- **Information**:

··········

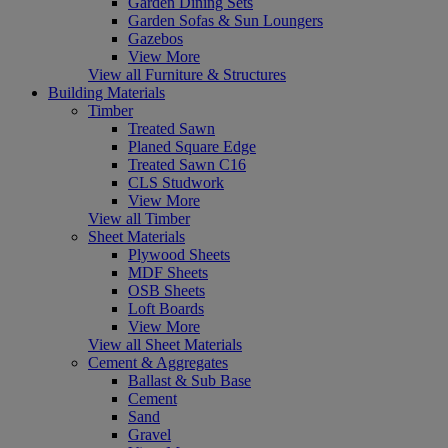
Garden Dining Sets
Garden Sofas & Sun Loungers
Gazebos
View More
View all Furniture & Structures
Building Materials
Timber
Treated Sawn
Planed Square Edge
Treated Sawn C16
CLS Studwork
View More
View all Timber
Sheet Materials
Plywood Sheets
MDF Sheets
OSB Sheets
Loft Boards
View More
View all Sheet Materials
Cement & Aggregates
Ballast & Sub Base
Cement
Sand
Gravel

··········

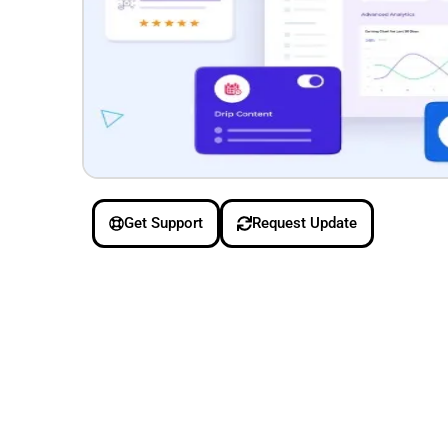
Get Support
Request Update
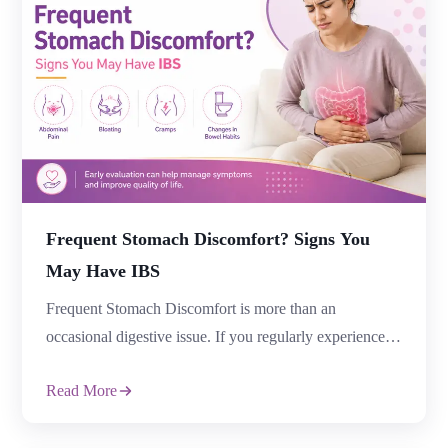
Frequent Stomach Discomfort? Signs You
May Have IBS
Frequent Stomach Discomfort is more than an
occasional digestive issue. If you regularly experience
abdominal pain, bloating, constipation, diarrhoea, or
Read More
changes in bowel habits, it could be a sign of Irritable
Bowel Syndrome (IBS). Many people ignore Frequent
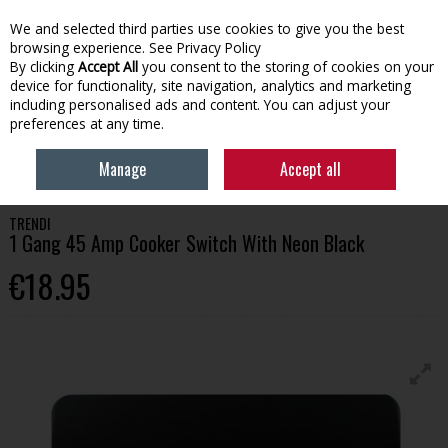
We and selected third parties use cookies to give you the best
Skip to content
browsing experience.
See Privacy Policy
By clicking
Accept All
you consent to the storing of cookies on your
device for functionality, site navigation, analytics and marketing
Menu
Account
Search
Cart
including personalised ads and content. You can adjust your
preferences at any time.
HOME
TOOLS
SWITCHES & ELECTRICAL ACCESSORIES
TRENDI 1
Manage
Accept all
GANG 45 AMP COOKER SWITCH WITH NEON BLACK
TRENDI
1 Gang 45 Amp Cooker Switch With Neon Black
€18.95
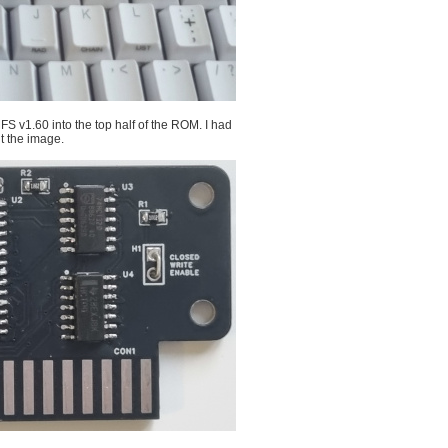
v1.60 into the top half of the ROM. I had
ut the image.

··········

- **Work order**: Using the listing above, restate exactly the range between the lines holding "Skip to content" and "ut the image.", inclusive, with pictures left out.

- **Task solution**:
Skip to content
browsing experience.
See Privacy Policy
By clicking
Accept All
you consent to the storing of cookies on your
device for functionality, site navigation, analytics and marketing
Menu
Account
Search
Cart
including personalised ads and content. You can adjust your
preferences at any time.
HOME
TOOLS
SWITCHES & ELECTRICAL ACCESSORIES
TRENDI 1
Manage
Accept all
GANG 45 AMP COOKER SWITCH WITH NEON BLACK
TRENDI
1 Gang 45 Amp Cooker Switch With Neon Black
€18.95
v1.60 into the top half of the ROM. I had
ut the image.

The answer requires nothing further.